CAPÍTULO XVII

Sven le Berg desembarcó en el Puerto Langa, frente a los graneros imperiales y los distritos de Pisa y Amalfi. Cruzó el muelle veneciano con su caballo de reata, entre montones de maderos, mercancías y aparejos que esclavos y orcos llevaban y traían de las naves bajo la atenta mirada de los administradores y de los contadores del fisco. Era la primera vez que el guerrero rubio visitaba Constantinopla y quería salir de ella tan pronto como fuera posible, en el primer barco que zarpara para Venecia. Se hospedó en una fonda del puerto, La Fortuna Relampagueante, un edificio en forma de corral sin ventanas por fuera y con un gran patio cuadrado al que daban los establos y almacenes de la planta baja y la galería corrida de aposentos de la alta. En el centro del patio había un pozo de agua fresca en torno al cual pululaban los aguadores y los vendedores que pregonaban su mercancía y la ofrecían a los huéspedes: sopa de tortuga y pasteles de carne o de miel.

Sven ocupó su habitación y se dirigió a los baños que había al fondo del foro de los Sanguinarios.
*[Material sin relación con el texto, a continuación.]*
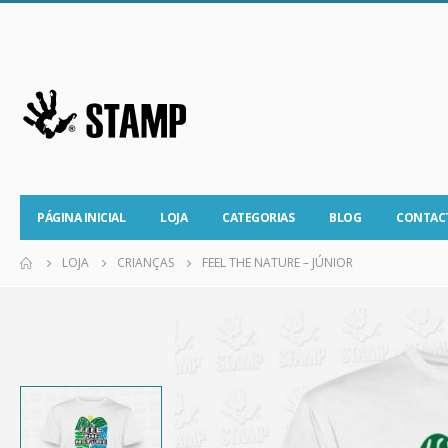
PÁGINA INICIAL
LOJA
CATEGORIAS
BLOG
CONTAC
LOJA
CRIANÇAS
FEEL THE NATURE – JÚNIOR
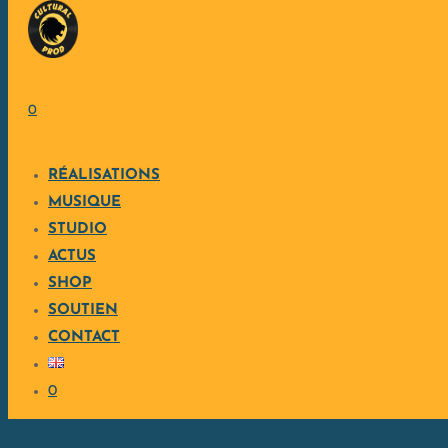
Skip to content
HUNGRY RIDDIM PAR VARIOUS
0
ARTISTS
RÉALISATIONS
MUSIQUE
STUDIO
ACTUS
SHOP
SOUTIEN
CONTACT
0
Se desnudó en el vestíbulo, dejó su ropa en una taquilla, al cuidado del portero, atravesó un ancho pasillo donde el agua cubría hasta el tobillo, entró en el caldarium y se sentó en la tercera grada, lejos de los corrillos.

Comenzó a sudar. Las gotas le descendían por las mejillas y la nariz. Un hombre alto y nervudo, de penetrante mirada, se sentó a su lado como por azar. Permaneció un rato sumido en sus pensamientos y después le preguntó sin mirarlo:

—Esa medalla debe de ser muy antigua.

—Creo que sí —dijo Sven.

—Me interesa.

—No está en venta.

—Lo sé. No conoces su valor. Crees que con ella alcanzarás cuanto deseas, pero desconoces el camino que conduce a lo que la medalla promete.

—No voy a vendértela.

—¿Quién te propuso comprártela? Sólo te estoy ofreciendo ayuda para recorrer el camino.

—¿Qué camino?

—Quieres ir a Venecia, pero la medalla antes debe ir a otro lugar más cercano. La medalla vale poco sin la piedra y la piedra vale poco sin sus once hermanas, las dragontías.

Sven le Berg comprendió que aquel hombre tenía razón. Había estado considerando la posibilidad de aguardar hasta que estuvieran solos y desnucarlo de un puñetazo, pero rechazó la idea. Parecía muy enterado en lo tocante a las piedras dragontías.

—¿Quién eres tú?

—Me llamo Asmodeo de Sinán y tú te llamas Sven le Berg.

—¿Adónde debo ir antes que a Venecia?

—A Delfos. Hay varias naves que zarpan mañana para el Pireo, el puerto de Atenas. Desde allí, a cinco días de camino siguiendo el curso del sol por la Hélade hacia Nikópolis encontrarás Delfos. Es un santuario arruinado de los dioses antiguos.

—¿Qué debo hacer allí?

—Sólo ir. La diosa te indicará lo que debes hacer.

—¿Quién eres? ¿Sirves a la Abominación? Asmodeo sonrió tristemente.

—Hay cosas que no comprenderías aunque estuviéramos conversando hasta el final de nuestros días. ¿Podrías hacer de mí un guerrero en dos jornadas? ¿No, verdad? Tampoco yo puedo explicarte los arcanos que no podrías comprender. Cada uno de nosotros necesita del otro para conseguir lo que quiere.

—¿Pretendes que comparta mi tesoro contigo, un desconocido, sólo porque sabes cómo me llamo y conoces algunas cosas de mi pasado?

—También las sé de tu futuro —dijo el mago—. Por ejemplo ahora intentarás mover tu mano derecha y no podrás.

Sven le Berg comprobó que era verdad.

—¡Hechizos de mago! Suéltame si no quieres que te estrangule ahora mismo.

—¿Con qué manos? —bromeó Asmodeo—. No puedes moverlas, ¿recuerdas?

Sven le Berg comprendió que estaba a merced del mago. Sus miembros no lo obedecían.

No temas —dijo Asmodeo—. Soy amigo tuyo. Ya sabes: nos veremos en Delfos.

El mago se levantó, hizo una leve reverencia, y pasó a la sala contigua. Sven permaneció paralizado por unos instantes. Cuando recobró el dominio de sus brazos se levantó y buscó al mago. Recorrió todas las dependencias de los baños, sin hallarlo.

—¿Un armenio alto, con barba recortada? —dijo el bañero—. Ha salido hace un momento.

En la calle bullía una multitud abigarrada. El mago se había esfumado.